Zihni AĞIRMAN


SORUMLU SİYASET..!


Muhalefet demek her şeye muhalif olmak değildir.

Muhalefet demek her şeye maydanoz olmak da değildir.

Muhalefet eğriye eğri, doğruya da doğru diyebilmektir.

Muhalefet eksikliğinin yanında, doğruyu da gösterendir.

Uyarandır.

Toplumun menfaatine yapılan her şeye karşı çıkmak muhalefetlik değildir,

Maydanozluktur.

Hele hele söz konusu vatansa, bayraksa, milletse bunun muhalefeti de olmaz.

Tek noktada birleşmektir.

Güçlü görünmektir, dik durmaktır.

Muhalefet böyle bir dönemde, kişisel ve parti çıkarını gözetlemeyip, milletin menfaatini öne çıkarırsa daha hayırlı bir iş yapmış olur.

Muhalefetten alacağı puandan daha çok puan alır.

Takdir alır.

15 yıllık AK Parti iktidarında güzel şeyler de yapılmış, yanlış şeyler de.

Efendim o köprüyü orada niye yaptınız diye eleştirebilirsiniz, şimdi anayasa değişikliğini yapmanın sırası mıdır diye de tepki gösterebilirsiniz.

Buna kimsenin diyeceği yok.

Ama eğer ülke terörle mücadele ederken, içerde ve dışardaki hainlerle mücadele ederken, dahili ve harici bedbahtlarla mücadele verirken, siz bundan siyasi çıkar elde etmeye, nemalanmaya çalışırsanız bu toplum sizi layık olduğunuz yere oturtur.

Türkiye içerde ve sınırlarının önünde dört bir tarafında terörle mücadele ederken, siz muhalefet olarak destek olmanız gereken yerde siyasi menfaat temin etmeye çalışırsanız bu halk sizi cezalandırır.

Dibe vurursunuz.

Muhalefet yapmak için muhalefet yapılmaz, her şeye karşı olan siyasetçinin de inanılırlığını yitirmeye mahkûmdur.
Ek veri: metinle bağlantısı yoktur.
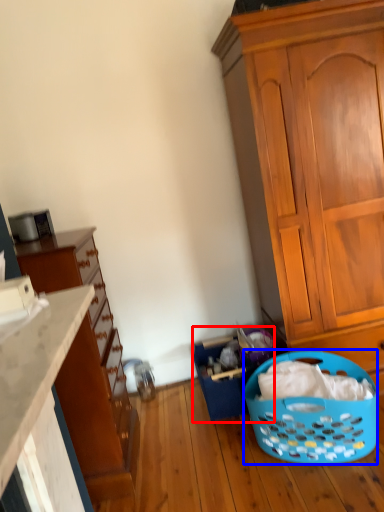 Question: Which object is further to the camera taking this photo, basket (highlighted by a red box) or picnic basket (highlighted by a blue box)?

Choices:
 (A) basket
 (B) picnic basket

Answer: (A)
Sorumlu siyaset anlayışı tüm muhalefetin görevidir.

Siyaset bir vizyon işidir.

Vizyonu olmayan ve bu vizyon doğrultusunda misyonunu geliştirmeyen siyasetçi er ya da geç toplum tarafından yenilir, yutulur, tarih sayfaları arasında kaybolur gider.
Siyaset her şeyden önce sorumluluk işidir. Ülkenin ve haliyle halkın sorunlarına çözüm üretme sanatıdır.

Yetenektir, kabiliyettir. Özelliktir.

Türkiye´deki ana muhalefet partisi CHP bugüne kadar her şeyi eleştirdi.

Yolu, köprüyü, marmarayı, havalimanını,

Terörle mücadelede konusunda ise söylemlerinden öteye gitmedi.

Soldan yürüyen gözlüklü adam Kemal Kılıçdaroğlu´nun bu muhalefet anlayışı çoğu zaman eleştirildi.

Hem partilileri hem de kamuoyu tarafından.

Ancak son çıkışı takdir edildi, bende ettim.

Beğeni topladı.

Anayasa değişikliği ile ilgili ?Anayasa mahkemesine gitmeyeceğim? açıklaması, otobüste tekmelenen türbanlı genç kızı ziyaret etmesi kamu vicdanında yer buldu.

Olumlu yansıması oldu.

Her ne kadar ?Birileri Kılıçdaroğlu´nun kulağına üfledi? şeklinde değerlendirse de sorumlu siyasetin gerektirdiği durum da işte tam da burasıdır.

Ana muhalefet partisi liderine de yakışan budur.

Yıllardır yapması gerektiği de budur.

Puan topladı.

Kılıçdaroğlu, halkın gönlünü hoş eden, vicdanını rahatlatan ve yüreğine dokunan bu siyasi yönetimi sergilediği sürece kazanan CHP olur.

Yoksa sol şeridi işgal etmeye devam edip, siyasi ihlalle de partisi CHP´yi kazaya uğratabilir.

Ve partisinde kendini tartıştırıp yeni bir lider tartışmasını başlatır.